I rent my home and have a gas furnace exhaust chimney problem. 
Our furnace is in the living room in front of the exhaust chimney.
When the temps get lower than ten degrees outside and then warms up
we have a dark, sticky, liquid tha runs down the walls surrounding the chimney. 
When looking at the chimney in the attic it is sweating the ooze that we see on the walls.
Any idea what our problem nay be? or what we can do to fix it? have pics if you need to see.


----------



## edthedawg (Jan 18, 2009)

Yeah please post pix of the setup and the specific mystery material.  If this is totally not wood-related, a mod will likely move it to a different forum...  tough for me to tell from your description above if the flue in question was ever used for woodburning possibly?


----------



## DWW68 (Jan 18, 2009)

I am thinking on the same lines as EDTHEDOG. The chimney was probably used for a wood burner at one time. The chimney is to big for the furnace and causing condensation. The black stuff that you are seeing is creosote being washed down from the condensation.

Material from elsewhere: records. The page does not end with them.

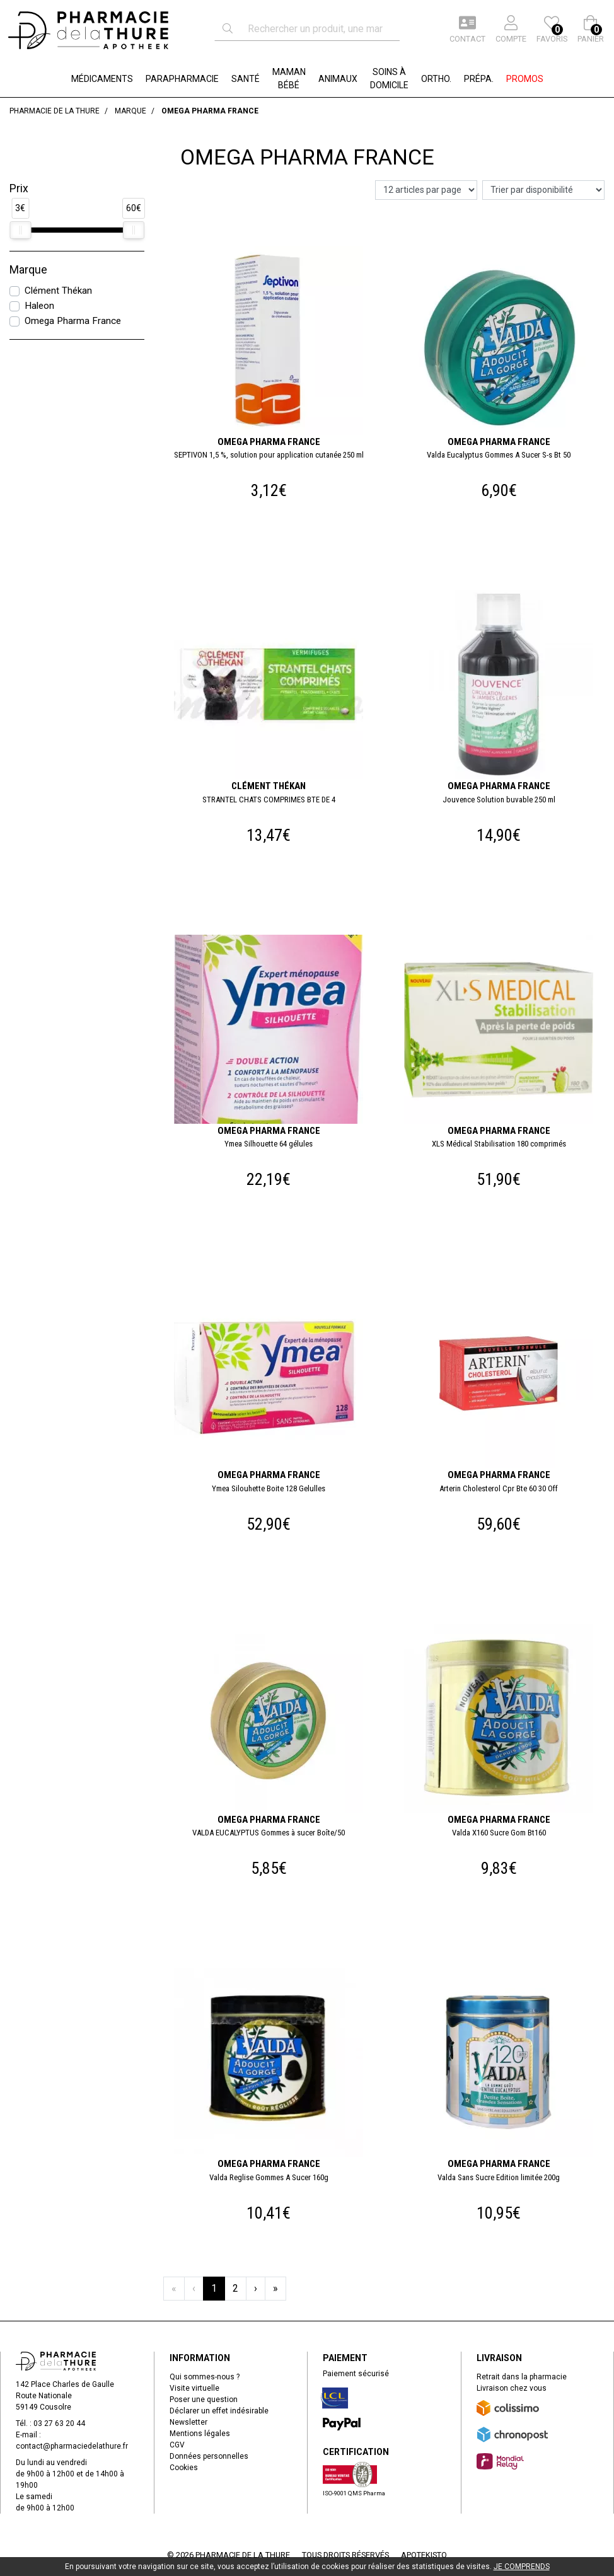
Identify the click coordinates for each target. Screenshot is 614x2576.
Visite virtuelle (194, 2388)
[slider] (20, 230)
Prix (18, 188)
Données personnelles (209, 2456)
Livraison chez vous (512, 2388)
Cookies (184, 2467)
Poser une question (204, 2399)
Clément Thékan (58, 290)
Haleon (39, 305)
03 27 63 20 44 (59, 2423)
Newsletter (188, 2422)
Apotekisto (424, 2555)
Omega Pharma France (73, 320)
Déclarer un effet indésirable (219, 2410)
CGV (177, 2444)
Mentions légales (200, 2433)
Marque (28, 269)
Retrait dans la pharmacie (522, 2376)
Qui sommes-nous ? (205, 2376)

If this is the problem, a proper size liner installed in the chimney should solve the problem.


----------



## LLigetfa (Jan 18, 2009)

Chimney is too cold.  Probably not lined.  Probably against code.


----------



## bubaba (Jan 19, 2009)

here are the pics of my setup and the crap thats comming down my walls, it's not flamable but its sticky, and has no real oder, but when it warms up outside it stops running down the walls, and if you leave it alone it will soon dry up and disappear


----------



## DAKSY (Jan 22, 2009)

Does that stuff look like honey to anybody else?
You ever hear any buzzing sounds in your walls?


----------